[Start of Attachment]

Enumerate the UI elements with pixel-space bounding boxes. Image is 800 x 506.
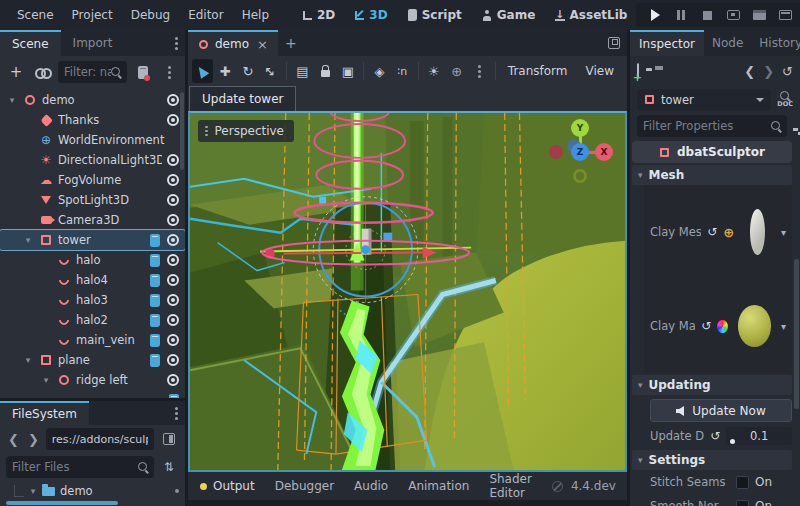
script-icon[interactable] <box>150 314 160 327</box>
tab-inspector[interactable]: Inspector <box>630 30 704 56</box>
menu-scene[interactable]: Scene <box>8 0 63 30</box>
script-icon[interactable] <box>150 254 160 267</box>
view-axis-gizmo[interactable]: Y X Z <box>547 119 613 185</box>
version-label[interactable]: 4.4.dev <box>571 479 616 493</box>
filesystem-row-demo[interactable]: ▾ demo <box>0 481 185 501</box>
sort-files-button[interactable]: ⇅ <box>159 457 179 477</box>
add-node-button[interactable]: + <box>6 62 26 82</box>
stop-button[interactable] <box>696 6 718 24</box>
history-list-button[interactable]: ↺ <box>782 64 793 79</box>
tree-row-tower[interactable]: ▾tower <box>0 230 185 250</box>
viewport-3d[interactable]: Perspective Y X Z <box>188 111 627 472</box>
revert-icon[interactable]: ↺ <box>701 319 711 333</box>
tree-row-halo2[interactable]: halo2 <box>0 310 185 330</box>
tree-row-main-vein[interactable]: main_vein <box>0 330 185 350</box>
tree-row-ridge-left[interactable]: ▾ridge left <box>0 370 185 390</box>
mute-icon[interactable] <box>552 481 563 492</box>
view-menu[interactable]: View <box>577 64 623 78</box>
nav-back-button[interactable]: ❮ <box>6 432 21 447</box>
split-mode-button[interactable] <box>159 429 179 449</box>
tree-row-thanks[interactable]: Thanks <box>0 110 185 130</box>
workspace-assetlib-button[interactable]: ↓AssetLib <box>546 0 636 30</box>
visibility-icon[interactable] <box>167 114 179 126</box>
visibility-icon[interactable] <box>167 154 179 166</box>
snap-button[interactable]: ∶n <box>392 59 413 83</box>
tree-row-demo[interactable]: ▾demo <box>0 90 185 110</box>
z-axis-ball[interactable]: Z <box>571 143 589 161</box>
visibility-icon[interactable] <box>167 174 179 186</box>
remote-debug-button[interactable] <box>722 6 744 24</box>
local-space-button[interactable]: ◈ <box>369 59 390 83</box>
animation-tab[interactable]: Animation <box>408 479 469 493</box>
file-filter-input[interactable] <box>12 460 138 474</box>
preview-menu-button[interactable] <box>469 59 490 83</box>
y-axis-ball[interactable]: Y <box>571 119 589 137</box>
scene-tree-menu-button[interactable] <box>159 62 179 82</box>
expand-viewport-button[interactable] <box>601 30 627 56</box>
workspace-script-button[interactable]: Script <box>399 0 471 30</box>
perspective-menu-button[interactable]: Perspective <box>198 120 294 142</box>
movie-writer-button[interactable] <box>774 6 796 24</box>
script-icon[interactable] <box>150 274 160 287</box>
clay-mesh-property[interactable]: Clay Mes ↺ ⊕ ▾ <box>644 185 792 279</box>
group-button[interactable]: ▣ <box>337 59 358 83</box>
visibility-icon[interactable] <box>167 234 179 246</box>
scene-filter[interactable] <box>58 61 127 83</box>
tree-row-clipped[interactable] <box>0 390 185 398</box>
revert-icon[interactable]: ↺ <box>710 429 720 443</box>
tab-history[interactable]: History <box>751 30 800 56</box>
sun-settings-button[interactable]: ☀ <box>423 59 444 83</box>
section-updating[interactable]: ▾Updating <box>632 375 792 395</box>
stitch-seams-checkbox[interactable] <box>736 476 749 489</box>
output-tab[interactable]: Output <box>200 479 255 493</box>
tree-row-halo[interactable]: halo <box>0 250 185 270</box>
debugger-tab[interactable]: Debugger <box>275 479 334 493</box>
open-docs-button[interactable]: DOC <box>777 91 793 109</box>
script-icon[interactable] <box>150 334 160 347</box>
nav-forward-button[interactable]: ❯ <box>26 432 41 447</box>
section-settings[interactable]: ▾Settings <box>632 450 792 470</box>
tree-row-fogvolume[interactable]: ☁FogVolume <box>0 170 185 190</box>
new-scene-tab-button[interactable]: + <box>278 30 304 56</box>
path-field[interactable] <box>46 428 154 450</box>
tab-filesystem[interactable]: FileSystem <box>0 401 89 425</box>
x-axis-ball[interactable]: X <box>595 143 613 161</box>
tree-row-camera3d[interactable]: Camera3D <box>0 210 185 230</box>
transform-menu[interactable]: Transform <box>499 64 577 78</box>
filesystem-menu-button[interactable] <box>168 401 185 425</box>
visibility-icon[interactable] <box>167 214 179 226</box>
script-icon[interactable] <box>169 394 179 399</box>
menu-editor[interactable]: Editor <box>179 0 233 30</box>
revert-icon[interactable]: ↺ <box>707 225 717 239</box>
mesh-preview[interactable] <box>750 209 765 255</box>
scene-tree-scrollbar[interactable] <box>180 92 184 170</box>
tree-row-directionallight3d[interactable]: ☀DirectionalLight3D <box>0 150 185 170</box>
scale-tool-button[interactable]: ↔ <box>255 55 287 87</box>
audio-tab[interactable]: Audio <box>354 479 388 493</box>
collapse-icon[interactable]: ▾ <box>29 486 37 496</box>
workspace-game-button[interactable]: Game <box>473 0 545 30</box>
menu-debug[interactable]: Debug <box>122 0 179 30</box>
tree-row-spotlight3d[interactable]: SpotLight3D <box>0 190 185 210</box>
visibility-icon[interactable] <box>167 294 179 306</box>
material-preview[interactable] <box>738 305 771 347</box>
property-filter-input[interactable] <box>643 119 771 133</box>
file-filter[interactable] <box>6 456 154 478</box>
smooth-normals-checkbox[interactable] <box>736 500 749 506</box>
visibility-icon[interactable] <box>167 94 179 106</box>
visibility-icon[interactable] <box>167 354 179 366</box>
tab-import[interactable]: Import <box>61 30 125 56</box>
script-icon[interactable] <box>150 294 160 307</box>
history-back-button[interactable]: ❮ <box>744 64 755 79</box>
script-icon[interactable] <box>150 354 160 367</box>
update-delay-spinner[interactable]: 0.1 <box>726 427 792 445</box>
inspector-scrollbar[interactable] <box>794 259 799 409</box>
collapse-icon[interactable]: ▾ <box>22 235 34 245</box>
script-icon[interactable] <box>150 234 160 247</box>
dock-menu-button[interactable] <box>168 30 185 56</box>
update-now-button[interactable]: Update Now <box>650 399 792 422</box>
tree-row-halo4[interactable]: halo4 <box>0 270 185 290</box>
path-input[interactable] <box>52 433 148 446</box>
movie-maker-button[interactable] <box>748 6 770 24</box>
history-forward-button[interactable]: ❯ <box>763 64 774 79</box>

[End of Attachment]

WHAT IS REQUIRED: Retype all entries exactly; omit pictures.

SOLUTION TO THE PROBLEM:
Enumerate the UI elements with pixel-space bounding boxes. Image is 800 x 506.
script-icon[interactable] <box>150 314 160 327</box>
tab-inspector[interactable]: Inspector <box>630 30 704 56</box>
menu-scene[interactable]: Scene <box>8 0 63 30</box>
script-icon[interactable] <box>150 254 160 267</box>
view-axis-gizmo[interactable]: Y X Z <box>547 119 613 185</box>
version-label[interactable]: 4.4.dev <box>571 479 616 493</box>
filesystem-row-demo[interactable]: ▾ demo <box>0 481 185 501</box>
sort-files-button[interactable]: ⇅ <box>159 457 179 477</box>
add-node-button[interactable]: + <box>6 62 26 82</box>
stop-button[interactable] <box>696 6 718 24</box>
history-list-button[interactable]: ↺ <box>782 64 793 79</box>
tree-row-tower[interactable]: ▾tower <box>0 230 185 250</box>
viewport-3d[interactable]: Perspective Y X Z <box>188 111 627 472</box>
revert-icon[interactable]: ↺ <box>701 319 711 333</box>
tree-row-halo2[interactable]: halo2 <box>0 310 185 330</box>
tree-row-main-vein[interactable]: main_vein <box>0 330 185 350</box>
tree-row-ridge-left[interactable]: ▾ridge left <box>0 370 185 390</box>
mute-icon[interactable] <box>552 481 563 492</box>
view-menu[interactable]: View <box>577 64 623 78</box>
nav-back-button[interactable]: ❮ <box>6 432 21 447</box>
split-mode-button[interactable] <box>159 429 179 449</box>
tree-row-thanks[interactable]: Thanks <box>0 110 185 130</box>
workspace-assetlib-button[interactable]: ↓AssetLib <box>546 0 636 30</box>
visibility-icon[interactable] <box>167 114 179 126</box>
visibility-icon[interactable] <box>167 154 179 166</box>
snap-button[interactable]: ∶n <box>392 59 413 83</box>
tree-row-demo[interactable]: ▾demo <box>0 90 185 110</box>
z-axis-ball[interactable]: Z <box>571 143 589 161</box>
visibility-icon[interactable] <box>167 174 179 186</box>
remote-debug-button[interactable] <box>722 6 744 24</box>
local-space-button[interactable]: ◈ <box>369 59 390 83</box>
animation-tab[interactable]: Animation <box>408 479 469 493</box>
file-filter-input[interactable] <box>12 460 138 474</box>
preview-menu-button[interactable] <box>469 59 490 83</box>
y-axis-ball[interactable]: Y <box>571 119 589 137</box>
scene-tree-menu-button[interactable] <box>159 62 179 82</box>
expand-viewport-button[interactable] <box>601 30 627 56</box>
workspace-script-button[interactable]: Script <box>399 0 471 30</box>
perspective-menu-button[interactable]: Perspective <box>198 120 294 142</box>
movie-writer-button[interactable] <box>774 6 796 24</box>
script-icon[interactable] <box>150 274 160 287</box>
clay-mesh-property[interactable]: Clay Mes ↺ ⊕ ▾ <box>644 185 792 279</box>
group-button[interactable]: ▣ <box>337 59 358 83</box>
visibility-icon[interactable] <box>167 234 179 246</box>
scene-filter[interactable] <box>58 61 127 83</box>
tree-row-clipped[interactable] <box>0 390 185 398</box>
revert-icon[interactable]: ↺ <box>710 429 720 443</box>
tab-history[interactable]: History <box>751 30 800 56</box>
sun-settings-button[interactable]: ☀ <box>423 59 444 83</box>
section-updating[interactable]: ▾Updating <box>632 375 792 395</box>
stitch-seams-checkbox[interactable] <box>736 476 749 489</box>
output-tab[interactable]: Output <box>200 479 255 493</box>
tree-row-halo[interactable]: halo <box>0 250 185 270</box>
debugger-tab[interactable]: Debugger <box>275 479 334 493</box>
open-docs-button[interactable]: DOC <box>777 91 793 109</box>
script-icon[interactable] <box>150 334 160 347</box>
nav-forward-button[interactable]: ❯ <box>26 432 41 447</box>
section-settings[interactable]: ▾Settings <box>632 450 792 470</box>
tree-row-fogvolume[interactable]: ☁FogVolume <box>0 170 185 190</box>
new-scene-tab-button[interactable]: + <box>278 30 304 56</box>
path-field[interactable] <box>46 428 154 450</box>
tab-filesystem[interactable]: FileSystem <box>0 401 89 425</box>
x-axis-ball[interactable]: X <box>595 143 613 161</box>
tree-row-camera3d[interactable]: Camera3D <box>0 210 185 230</box>
transform-menu[interactable]: Transform <box>499 64 577 78</box>
filesystem-menu-button[interactable] <box>168 401 185 425</box>
visibility-icon[interactable] <box>167 214 179 226</box>
script-icon[interactable] <box>169 394 179 399</box>
menu-editor[interactable]: Editor <box>179 0 233 30</box>
revert-icon[interactable]: ↺ <box>707 225 717 239</box>
mesh-preview[interactable] <box>750 209 765 255</box>
scene-tree-scrollbar[interactable] <box>180 92 184 170</box>
tree-row-directionallight3d[interactable]: ☀DirectionalLight3D <box>0 150 185 170</box>
scale-tool-button[interactable]: ↔ <box>255 55 287 87</box>
audio-tab[interactable]: Audio <box>354 479 388 493</box>
collapse-icon[interactable]: ▾ <box>29 486 37 496</box>
workspace-game-button[interactable]: Game <box>473 0 545 30</box>
menu-debug[interactable]: Debug <box>122 0 179 30</box>
tree-row-spotlight3d[interactable]: SpotLight3D <box>0 190 185 210</box>
visibility-icon[interactable] <box>167 294 179 306</box>
material-preview[interactable] <box>738 305 771 347</box>
property-filter-input[interactable] <box>643 119 771 133</box>
file-filter[interactable] <box>6 456 154 478</box>
smooth-normals-checkbox[interactable] <box>736 500 749 506</box>
visibility-icon[interactable] <box>167 94 179 106</box>
visibility-icon[interactable] <box>167 354 179 366</box>
tab-import[interactable]: Import <box>61 30 125 56</box>
script-icon[interactable] <box>150 294 160 307</box>
history-back-button[interactable]: ❮ <box>744 64 755 79</box>
script-icon[interactable] <box>150 354 160 367</box>
update-delay-spinner[interactable]: 0.1 <box>726 427 792 445</box>
inspector-scrollbar[interactable] <box>794 259 799 409</box>
collapse-icon[interactable]: ▾ <box>22 235 34 245</box>
script-icon[interactable] <box>150 234 160 247</box>
dock-menu-button[interactable] <box>168 30 185 56</box>
update-now-button[interactable]: Update Now <box>650 399 792 422</box>
tree-row-halo4[interactable]: halo4 <box>0 270 185 290</box>
path-input[interactable] <box>52 433 148 446</box>
movie-maker-button[interactable] <box>748 6 770 24</box>
history-forward-button[interactable]: ❯ <box>763 64 774 79</box>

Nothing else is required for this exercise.